Ah, i see now that your original patch can be scaled and therefor needs the additional polygon in the center to at least get a dragging area in the center. This is not possible with my previous patch

well, you can't resize the patch on the fly, but if i got your explanations right, you could use arguments for the attributes in the parentheses, something like x0(0:$2)($1:$3) for example? too bad, that you can't use simple calculations like x0(0:$2)($1:$2+$1)... :-/

]]>I would always just use xy and add a visual form independently. It also has the benefit that you don't even have to click on the visual form

]]>You can scale the pad using dynamic patching

here is your controlsurface-mod.pd with scaling

pad.pd

Edit: No it does not work properly but I'm sure it can - working on it

]]>I have here......... zoom.pd added a [zoom] to the canvas [pd tracelist] that displays the numerous data structures of the tracelist in \pd-0.50-0\doc\4.data.structures/14.particletracer.pd

It just uses donecanvasdialog to set the x and y units per pixel........ zooming the canvas.

All the datastructures are then accessible with the mouse with much greater accuracy.

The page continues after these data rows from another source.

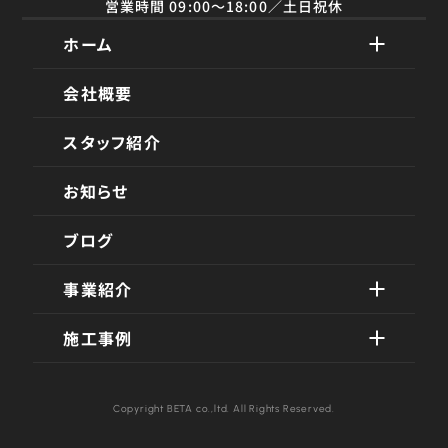
営業時間 09:00〜18:00／土日祝休
ホーム
会社概要
スタッフ紹介
お知らせ
ブログ
事業紹介
施工事例
Copyright BETA co.,ltd. All Rights Reserved.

No idea whether that is what you are looking for though....... much too simple..... so probably not!

David. ]]>

Well, to make the boundaries go from -5 was not such a good idea, because as an abstraction, the square can not be grabbed outside the border... But as a demonstration it hopefully works

]]>A beautifully rendered patch that makes my patch look awkward, you have a real knack of simplifying the difficult stuff and solving too ]]>

Or from zero to max minus one, if this is more convenient: pad.pd

]]>.... now the parentheses come into play: Instead of actually using the given coordinates x0 and y0, Pd arranges each point relative to the value range given in parenthesis:

The first x0 can move between 0 and 240 on the x axis and between 0 and 240 on the y axis. The second x0 can move between 0 and 240 on the x axis and is therefor placed at the same height as the first one.

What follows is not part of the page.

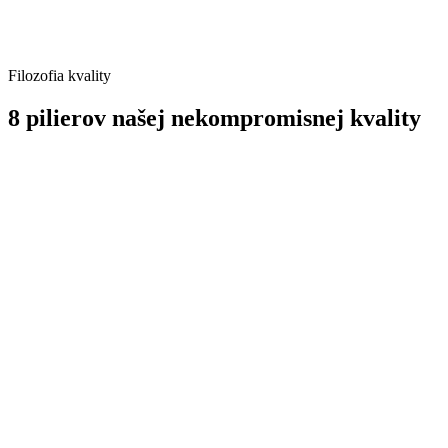
Filozofia kvality
8 pilierov našej nekompromisnej kvality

But the second one can be moved between 10 and 250 on the y axis and is therefor placed below the first one (counting from top on the y axis, if i recall correctly).

.....

hey again! i'm still having problems to understand, how these boundaris exactly work. let's have a look at your example:

the first pair of coordinates seem clear so far. the second pair describes the point below the first one, if i got you correctly. so the x0 variable can move between 0-240 on x-axis and 10-250 on y axis, which is 10 point below the first one.

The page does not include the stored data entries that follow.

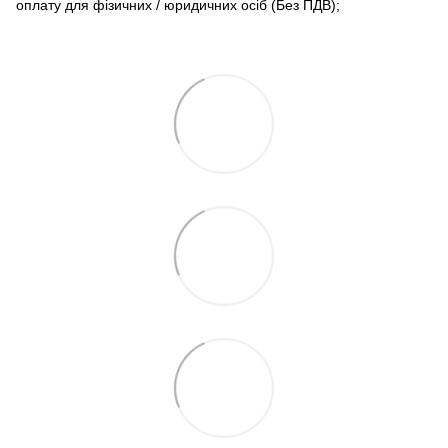
оплату для фізичних / юридичних осіб (Без ПДВ);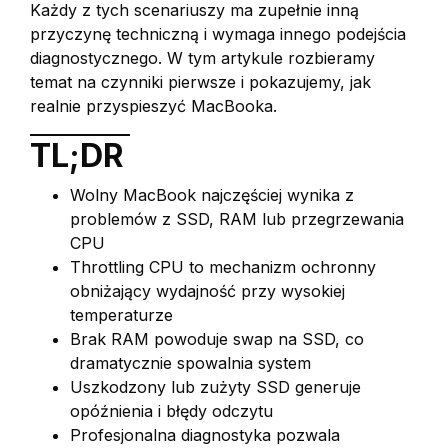
Każdy z tych scenariuszy ma zupełnie inną
przyczynę techniczną i wymaga innego podejścia
diagnostycznego. W tym artykule rozbieramy
temat na czynniki pierwsze i pokazujemy, jak
realnie przyspieszyć MacBooka.
TL;DR
Wolny MacBook najczęściej wynika z
problemów z SSD, RAM lub przegrzewania
CPU
Throttling CPU to mechanizm ochronny
obniżający wydajność przy wysokiej
temperaturze
Brak RAM powoduje swap na SSD, co
dramatycznie spowalnia system
Uszkodzony lub zużyty SSD generuje
opóźnienia i błędy odczytu
Profesjonalna diagnostyka pozwala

**BUT**... why do the boundaries of the y0-variable differ from those of x0? they do describe the same vector, so i presumed, the'd also need to be bound to (0:240)(10:250). the next coordinate pairs are equally obscure to me.... let's look at the third pair, which i guess, is the point to th right from the second one. why is x0 bound between 0 an 240 on the x-axis? shouldn't it be bound to (10:250), as it should have a 10 pixel offset to the other points? sorry for my silly questions, but this is really confusing to me...

i completely missunderstood that....the first parentheses value pair sets a value-range, the second one is responsible for the relative positioning! and this way, it's more than easy to get a value range 0-1 for an xy pad. and more: you can set the range on the fly when you assign variables! look at this here, an xy pad where you can select between two retangles in the same subpatch with different value ranges:

xy_range_0-1.pd ]]>

....you can set the range on the fly when you assign variables!

what a pity, its seems, you can't assign variables to these values - i get a parse error!